Une telle situation a déjà engendré des problèmes d’exécution contractuelle, les structures soutenant – à juste titre selon nous – que la prime doit en réalité revenir à celui qui a supporté les coûts. La question de l’exécution de bonne foi des contrats revient ainsi à l’avant-plan et ouvre la voie à des décisions judiciaires intéressantes quant à la façon de placer le curseur dans cette crise lorsque les parties à un contrat se disputent le bénéfice d’une aide publique.

Quand accepter une prime devient une source de reproches aux conséquences juridiques potentiellement désastreuses

La jurisprudence est pour l’instant très divisée sur la question des droits et obligations du bailleur et du locataire lorsque ce dernier se voit interdire d’exercer son activité ou est dans l’impossibilité pratique de le faire, tel qu’un restaurant choisissant de ne pas offrir de plats à emporter à ses clients.

Toutefois, on peut observer pour l’instant que certaines décisions tirent argument de l’octroi d’aides liées à la pandémie pour reprocher au locataire d’utiliser ces aides à d’autres fins que le paiement des loyers.

En cas de discussion ou litige, si vous êtes locataire, expliquez bien au bailleur la finalité des aides reçues. Si vous êtes bailleur, demandez à votre locataire quelles aides ont été perçues : toutes ne sont pas destinées à couvrir les frais de fonctionnement de la personne morale. Ainsi, la perception du droit passerelle par le dirigeant de l’entreprise est, selon nous, aucunement destinée à couvrir des frais de la personne morale mais bien à assurer des moyens de subsistance au dirigeant d’une entreprise à l’arrêt.

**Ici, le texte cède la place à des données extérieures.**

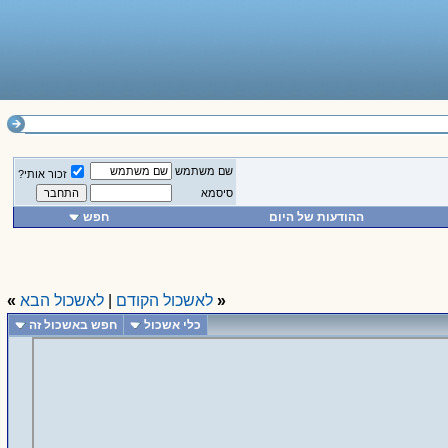
שם משתמש
זכור אותי?
סיסמא
ההודעות של היום
חפש
«
לאשכול הקודם
|
לאשכול הבא
»
כלי אשכול
חפש באשכול זה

Pouvoirs subsidiants : assurez-vous de la conformité du régime avec le cadre européen de contrôle des aides d’Etat

Enfin, les pouvoirs subsidiants qui mettent en place des aides doivent toujours avoir le réflexe de vérifier la conformité du régime envisagé avec le cadre européen de contrôle des aides d’Etat. Si celui-ci fait pour l’instant l’objet d’assouplissements inattendus, les aides constituent une distorsion de la concurrence qui, si elle peut amplement être justifiée au regard du cadre juridique européen, doit néanmoins être examinée attentivement afin que le régime ne soit pas ultérieurement remis en cause, avec les conséquences financières néfastes d’une récupération d’une aide d’Etat.

Ces quelques exemples tirés de la pratique montrent que la crise engendrée par la pandémie de COVID-19 pose de nouvelles questions juridiques. Aux entreprises et pouvoirs subsidiants de bien s’équiper et de se faire accompagner pour aborder adéquatement les enjeux juridiques suscités par les régimes d’aides adoptés ou envisagés.